By Father Robert Lauder
Third in a series
Reflecting in this series of columns on the mysteries that philosophy can help us understand more deeply, a line from Jesuit Father Gerard Manley Hopkins’ poem, “God’s Grandeur,” has been going through my mind. The line is: “The world is charged with the grandeur of God.” There are many truths that can help us appreciate God’s love for us and one of them is that all creation is a message of love from God to us, a kind of love letter from God.
Everything that God creates resembles God. It is impossible for God to create any reality that does not resemble God in some way. As soon as some reality begins to exist, it resembles God. Anything that is resembles God because God is Being. God cannot create pure evil because God is Love and Infinite Good. God can create free beings who do evil actions, and limited beings that may contribute to physical evils such as earthquakes and tsunamis, but God cannot create evil as such.
In reflecting on the mystery of God, philosophers have identified five characteristics, which they call transcendentals, that apply to every reality, from God and angels to cockroaches and mosquitoes. Those five transcendentals are being, one, good, true and beautiful.
All creation is speaking to us of God. Believing this should help us to be profoundly joyful and grateful. We are surrounded by creatures that share in God’s being, goodness, truth and beauty. Father Hopkins was right: the world is charged with the grandeur of God. But even more marvelous than what surrounds us as “words or messages” from God, is the truth that we have been created in order to have a personal, loving relationship with God.
Our very being and consciousness is magnetized by God. Commenting on this, Father W. Norris Clarke, S.J., in his book, “Person and Being” (Marquette University Press, 1993) writes the following:
“This innate, unrestricted drive of the human spirit … toward the Infinite Good is the great hidden dynamo that energizes our whole lives, driving us onto ever new levels of growth and development, and refusing to let us be ultimately contented with any merely finite, especially material, goods, whether we understand consciously what is going on within us or not, whether we can explicitly identify our final goal or not. As Augustine put it so well in his classic saying, ‘Our hearts are restless, O Lord, till they rest in You.’” (p. 37)

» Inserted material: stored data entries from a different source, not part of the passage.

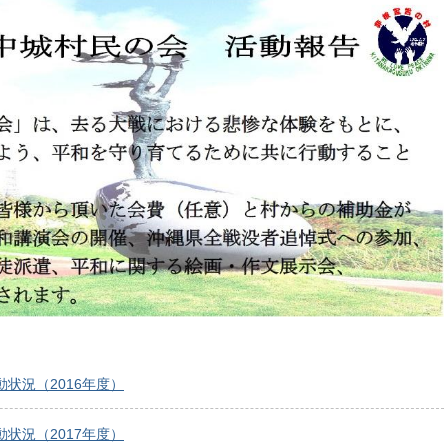
状況（2016年度）
状況（2017年度）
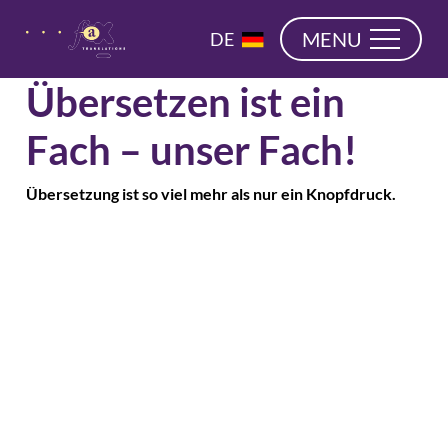
überspringen
EN
MENU
DE
NL
Übersetzen ist ein
Fach – unser Fach!
Übersetzung ist so viel mehr als nur ein Knopfdruck.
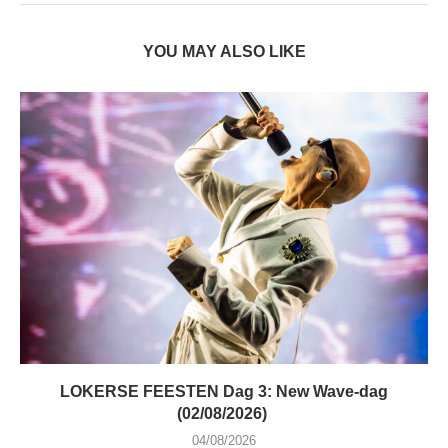
YOU MAY ALSO LIKE
LOKERSE FEESTEN Dag 3: New Wave-dag
(02/08/2026)
04/08/2026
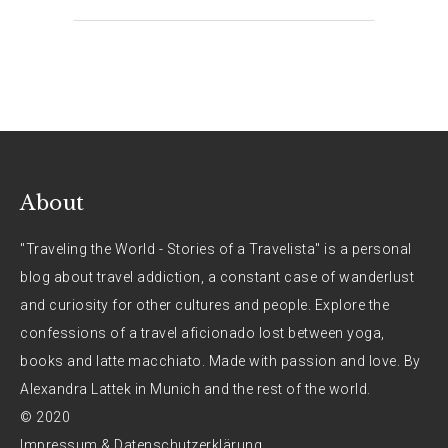
About
"Traveling the World - Stories of a Travelista" is a personal
blog about travel addiction, a constant case of wanderlust
and curiosity for other cultures and people. Explore the
confessions of a travel aficionado lost between yoga,
books and latte macchiato. Made with passion and love. By
Alexandra Lattek in Munich and the rest of the world.
© 2020
Impressum & Datenschutzerklärung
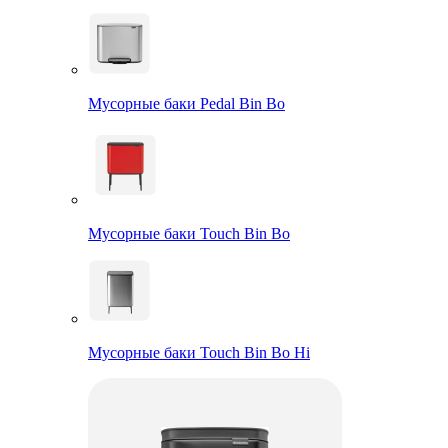
Мусорные баки Pedal Bin Bo
Мусорные баки Touch Bin Bo
Мусорные баки Touch Bin Bo Hi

Because of our openness to God, there is an infinite depth to the human person. Knowledge of self and God can advance together. Unfortunately, they can also recede together. Father Clarke suggests there is a kind of a spiral motion between knowledge of self and knowledge of God. As one pole of that knowledge advances, the other can also advance. If one recedes, the other can also recede.
Knowledge of self seems necessary for any kind of personal growth. I think the more deeply we know ourselves, the better chance we have to know God more deeply. The more deeply we know God, the better chance we have to know ourselves.
Father Clarke’s view of the human person stresses the dignity of the person precisely by stressing the person’s relationship with God. Rather than fostering pride, I think his view fosters gratitude. What God has done and is doing out of love for us is awesome. Gordon Kaufman succinctly and accurately stresses both the freedom and dignity of the human person, and the loving involvement of God in our lives, in these words:
“If man could believe that the historical context into which he has been thrown were meaningful, if he could believe it to be the loving personal decision and purpose of a compassionate Father Who is moving all history toward a significant goal, then anxiety would be dissolved. If he could believe his existence and decisions and actions had an indispensable place within larger purposes shaping the overall movement of history, and that even his stupid blunders and willful perversities could be rectified and redeemed, his anxiousness and guilt could give place to confidence, creativeness and hope.”
This statement reminds us that there is no such reality as an unimportant person. Every person is precious and every person is a gift just by being a person.
Father Lauder is a philosophy professor at St. John’s University, Jamaica, and author of “Pope Francis’ Profound Personalism and Poverty” (Resurrection Press).